Demandant une intervention des forces spéciales, les interlocuteurs parlent du détenu en le qualifiant de "connard" auquel il faut mettre "une démerdée". Les discussions se poursuivent et à 03H00 du matin, le détenu est mort, selon Le Matin.
Pour le porte-parole du département de l'intérieur vaudois, les enquêtes pénale et administrative doivent permettre de "dresser un tableau exact de ce qui s'est passé cette nuit là".
"Une fois que les responsabilités auront été établies, les mesures de correction seront prises. On déterminera s'il y a eu des manquements", a-t-il ajouté.
M. Vogt était en détention depuis 2001, bien au-delà des 20 mois de prison auxquels il avait été condamné initialement pour une série de délits. Selon le droit suisse, un détenu peut rester incarcéré s'il est jugé dangereux pour autrui. Ce qui était son cas, selon le porte-parole.

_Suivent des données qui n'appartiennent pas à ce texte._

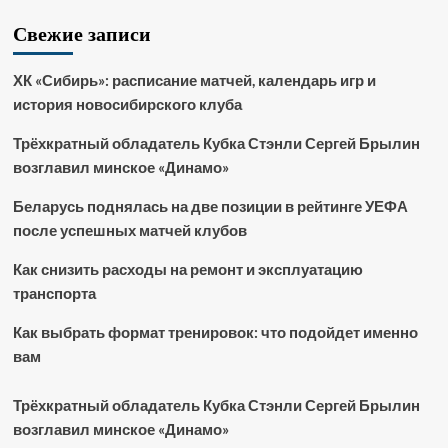
Свежие записи
ХК «Сибирь»: расписание матчей, календарь игр и
история новосибирского клуба
Трёхкратный обладатель Кубка Стэнли Сергей Брылин
возглавил минское «Динамо»
Беларусь поднялась на две позиции в рейтинге УЕФА
после успешных матчей клубов
Как снизить расходы на ремонт и эксплуатацию
транспорта
Как выбрать формат тренировок: что подойдет именно
вам
Трёхкратный обладатель Кубка Стэнли Сергей Брылин
возглавил минское «Динамо»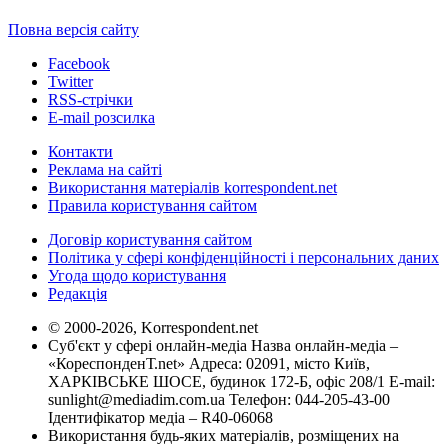
Повна версія сайту
Facebook
Twitter
RSS-стрічки
E-mail розсилка
Контакти
Реклама на сайті
Використання матеріалів korrespondent.net
Правила користування сайтом
Договір користування сайтом
Політика у сфері конфіденційності і персональних даних
Угода щодо користування
Редакція
© 2000-2026, Korrespondent.net
Суб'єкт у сфері онлайн-медіа Назва онлайн-медіа –
«КореспонденТ.net» Адреса: 02091, місто Київ,
ХАРКІВСЬКЕ ШОСЕ, будинок 172-Б, офіс 208/1 E-mail:
sunlight@mediadim.com.ua
Телефон: 044-205-43-00
Ідентифікатор медіа – R40-06068
Використання будь-яких матеріалів, розміщених на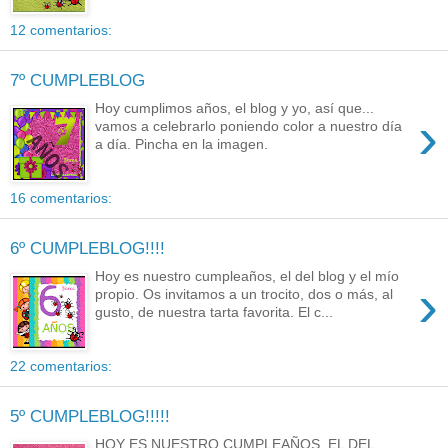
12 comentarios:
7º CUMPLEBLOG
Hoy cumplimos años, el blog y yo, así que...
›
vamos a celebrarlo poniendo color a nuestro día
a día. Pincha en la imagen.
16 comentarios:
6º CUMPLEBLOG!!!!
Hoy es nuestro cumpleaños, el del blog y el mío
›
propio. Os invitamos a un trocito, dos o más, al
gusto, de nuestra tarta favorita. El c...
22 comentarios:
5º CUMPLEBLOG!!!!!
HOY ES NUESTRO CUMPLEAÑOS, EL DEL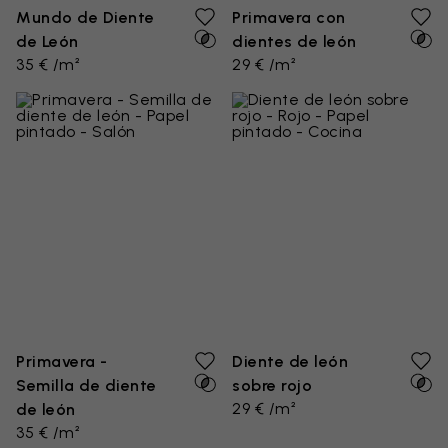
Mundo de Diente
Primavera con
de León
dientes de león
35 € /m²
29 € /m²
Primavera -
Diente de león
Semilla de diente
sobre rojo
29 € /m²
de león
35 € /m²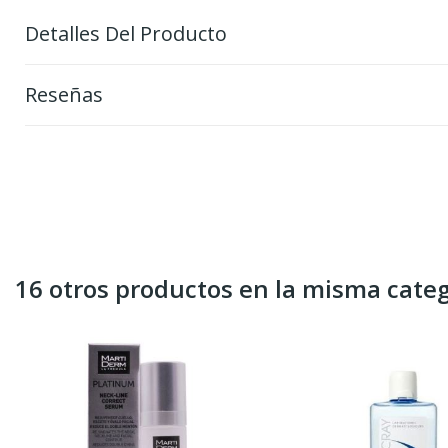
Detalles Del Producto
Reseñas
16 otros productos en la misma categ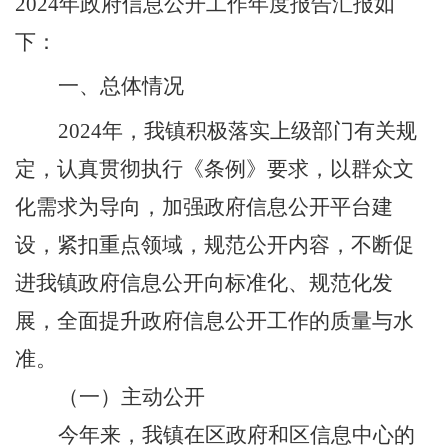
2024
年政府信息公开工作年度报告汇报如
下：
一、总体情况
2024
年，我镇积极落实上级部门有关规
定，认真贯彻执行《条例》要求，以群众文
化需求为导向，加强政府信息公开平台建
设，紧扣重点领域，规范公开内容，不断促
进我镇政府信息公开向标准化、规范化发
展，全面提升政府信息公开工作的质量与水
准。
（一）
主动公开
今年来，我镇在区政府和区信息中心的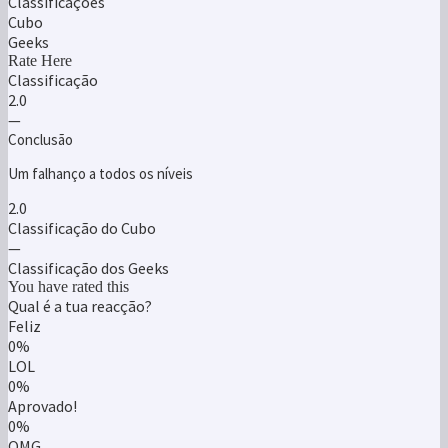
Classificações
Cubo
Geeks
Rate Here
Classificação
2.0
—
Conclusão
Um falhanço a todos os níveis
2.0
Classificação do Cubo
—
Classificação dos Geeks
You have rated this
Qual é a tua reacção?
Feliz
0%
LOL
0%
Aprovado!
0%
OMG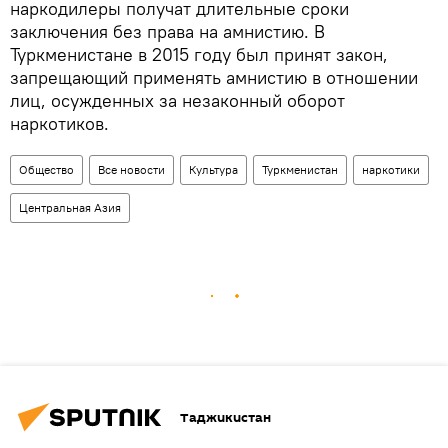
наркодилеры получат длительные сроки
заключения без права на амнистию. В
Туркменистане в 2015 году был принят закон,
запрещающий применять амнистию в отношении
лиц, осужденных за незаконный оборот
наркотиков.
Общество
Все новости
Культура
Туркменистан
наркотики
Центральная Азия
Таджикистан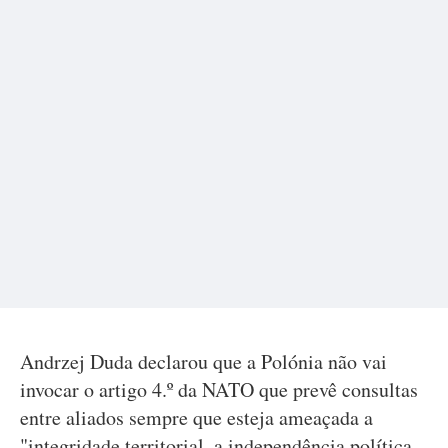
Andrzej Duda declarou que a Polónia não vai
invocar o artigo 4.º da NATO que prevê consultas
entre aliados sempre que esteja ameaçada a
"integridade territorial, a independência política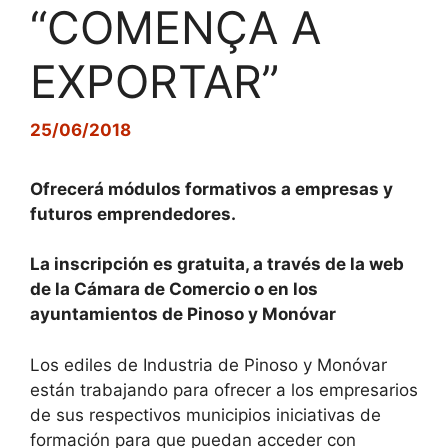
“COMENÇA A
EXPORTAR”
25/06/2018
Ofrecerá módulos formativos a empresas y
futuros emprendedores.
La inscripción es gratuita, a través de la web
de la Cámara de Comercio o en los
ayuntamientos de Pinoso y Monóvar
Los ediles de Industria de Pinoso y Monóvar
están trabajando para ofrecer a los empresarios
de sus respectivos municipios iniciativas de
formación para que puedan acceder con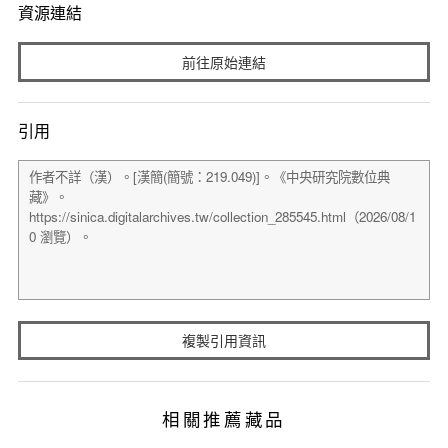
資源連結
前往原始連結
引用
複製引用資訊
相關推薦藏品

Le détenu était "considéré comme extrêmement dangereux par les experts", a-t-il précisé.
L'avocat de la famille de M. Vogt, qui a porté plainte pour "homicide par négligence", a contesté ce point, indiquant qu'"on a essayé de faire croire qu'on avait affaire au détenu le plus dangereux du canton".
Pour Me Nicolas Mattenberger, les gardiens "n'ont pas eu peur de mon client, mais des directives" pénitentiaires, qui les obligent à être au moins cinq pour évacuer un détenu jugé dangereux. Or, le soir du drame, ils n'étaient que trois et attendaient des renforts.